By a couple of months into my treatment, once my body had thrown us a few unexplainable curve balls, including Chapman's Reflexes and later Herxheimer's Reaction in response to the detox, my doctor finally admitted, just honestly not rudely by any means, that I was the most difficult case he'd treated yet in his nine years. New issues I would encounter were things that he would discuss with colleagues and find they'd never seen such things before either, like my reactions to supplements. It was kind of a relief to hear that, since I had wondered. He has helped so many patients who weren't even functioning, in such a shorter time frame than I was taking, so it was discouraging why my progress was so terribly slow. It comes down to the fact that my body is just incredibly sensitive to everything. So I'm definitely a challenge for him, but neither of us are close to giving up yet.

We very recently discovered through another blood test that I have the MTHFR gene mutation, which inhibits my body's ability to metabolize folate, which is essential for your body to function properly. If you've never heard of this, even if you're familiar with chiropractic treatment, it's because this issue is something only recently coming to light in the health world, and we're hoping it's a big piece to the puzzle in my journey to better health. You can learn more about it here.

I've now been doing treatment for more than six months and am still going, since the work's not done yet. I did honestly expect to be much more improved by now than I am, but you never know how your body might respond, and mine is extra stubborn.
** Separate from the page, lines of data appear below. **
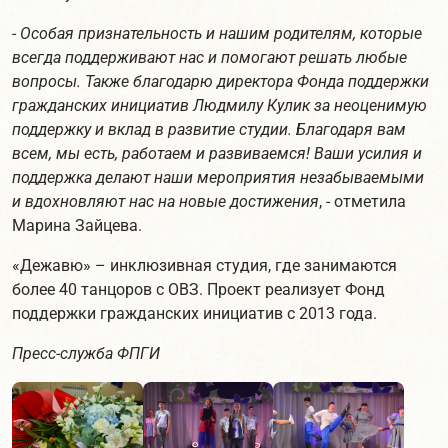
-
Особая признательность и нашим родителям, которые
всегда поддерживают нас и помогают решать любые
вопросы. Также благодарю директора Фонда поддержки
гражданских инициатив Людмилу Кулик за неоценимую
поддержку и вклад в развитие студии. Благодаря вам
всем, мы есть, работаем и развиваемся! Ваши усилия и
поддержка делают наши мероприятия незабываемыми
и вдохновляют нас на новые достижения
, - отметила
Марина Зайцева.
«Дежавю» – инклюзивная студия, где занимаются
более 40 танцоров с ОВЗ. Проект реализует Фонд
поддержки гражданских инициатив с 2013 года.
Пресс-служба ФПГИ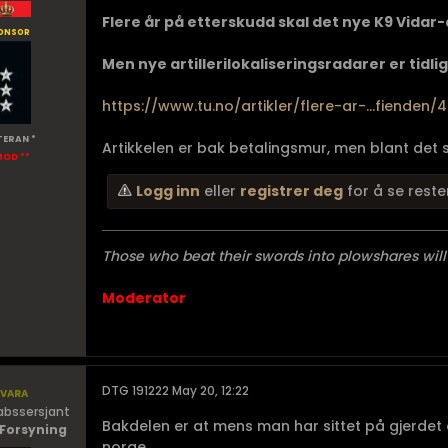
Flere år på etterskudd skal det nye K9 Vidar
onsor
Men nye artillerilokaliseringsradarer er tidligs
https://www.tu.no/artikler/flere-ar-...fienden/
TERAN *
Artikkelen er bak betalingsmur, men blant det so
MOD **
Logg inn
eller
registrer deg
for å se reste
Those who beat their swords into plowshares will
Moderator
vara
DTG 191222 May 20, 12:22
abssersjant
Bakdelen er at mens man har sittet på gjerdet o
 Forsyning
norge......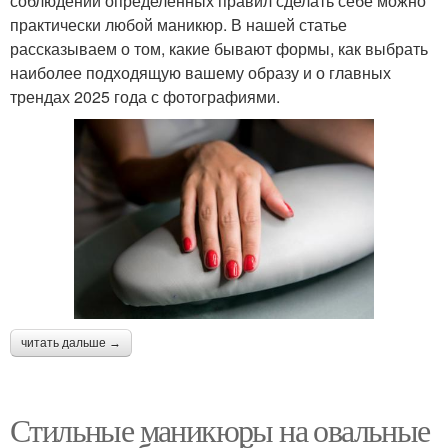
соблюдении определенных правил сделать себе можно
практически любой маникюр. В нашей статье
рассказываем о том, какие бывают формы, как выбрать
наиболее подходящую вашему образу и о главных
трендах 2025 года с фотографиями.
читать дальше →
Стильные маникюры на овальные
Yet I honestly am improved, which I'll talk more in depth about tomorrow.

So where does this leave my diagnosis of Fibromyalgia, if it turns out I have 62 nameable, describable, treatable problems? I have come to truly believe, as does my doctor, that "Fibromyalgia" is just a label that doctors give to people with more problems than they can or want to attempt to help. Your average doctor doesn't want to see the same patient three times a week for six months, work with them, analyze every single part of their body system, determine exactly what dysfunctions are occurring, and treat them all individually, patiently, and thoroughly, no matter how long it takes, without a single prescription. The average doctor wants to prescribe you something to make you "feel better"--just enough to get you through--and send you on your way.
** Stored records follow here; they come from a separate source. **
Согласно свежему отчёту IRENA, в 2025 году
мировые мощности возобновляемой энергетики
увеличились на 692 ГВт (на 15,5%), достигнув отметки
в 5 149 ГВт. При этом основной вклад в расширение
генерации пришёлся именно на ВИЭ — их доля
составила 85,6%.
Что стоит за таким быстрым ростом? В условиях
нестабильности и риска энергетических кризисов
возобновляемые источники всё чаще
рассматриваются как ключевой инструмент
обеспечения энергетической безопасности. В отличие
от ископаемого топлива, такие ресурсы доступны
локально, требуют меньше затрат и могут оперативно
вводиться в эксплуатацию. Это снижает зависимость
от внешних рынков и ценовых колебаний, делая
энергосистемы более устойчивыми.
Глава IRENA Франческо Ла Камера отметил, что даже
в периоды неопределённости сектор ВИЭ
So when I say I have Fibromyalgia now, it's just easier than explaining all of the above. I have "Fibromyalgia," but to me that means that I have a few dozen treatable problems all ganging up on me that we have now identified and can truly begin to combat.

No, I am not saying that everyone who has been diagnosed with Fibromyalgia or CFS has the same 72 problems I was found to have. But I am saying that I firmly believe everyone who has been diagnosed with Fibromyalgia and CFS has their own unique combination of structural and/or neurological and/or metabolic problems that are all teaming up to absolutely ruin their health. The term "Fibromyalgia" is a cop-out.

When I found out all these things that are really wrong with me, that they are treatable, and that I could very likely gain at least some quality of life back, I wanted to shout it from the rooftops, aka on every social media platform I can. But as I mentioned at the beginning of this post, we chronic illness sufferers hear so many suggestions and guarantees at help or a quick fix that I really don't know that anyone would listen to me. We're jaded from all the crap thrown out at us. But I must share this hope that I have found.

This is not a quick fix by any means. As my doctor says, it's a marathon, not a sprint. And that's pretty clear considering we're still working on me more than six months into treatment. It's time-consuming, as we have to drive about an hour and a half round-trip to get there, at first three times a week, then two, and lately we're down to one based on different factors. It's not cheap, as insurance doesn't like to cover things like chiropractors and supplements that can actually help root causes--they only want to pay for prescriptions. It's a major commitment. But when you are completely miserable and think you have absolutely no hope of help and that you will be just as miserable as you are today, every day for the rest of your life, and then you find out there actually is real hope and real treatment out there, every penny and every mile is worth it.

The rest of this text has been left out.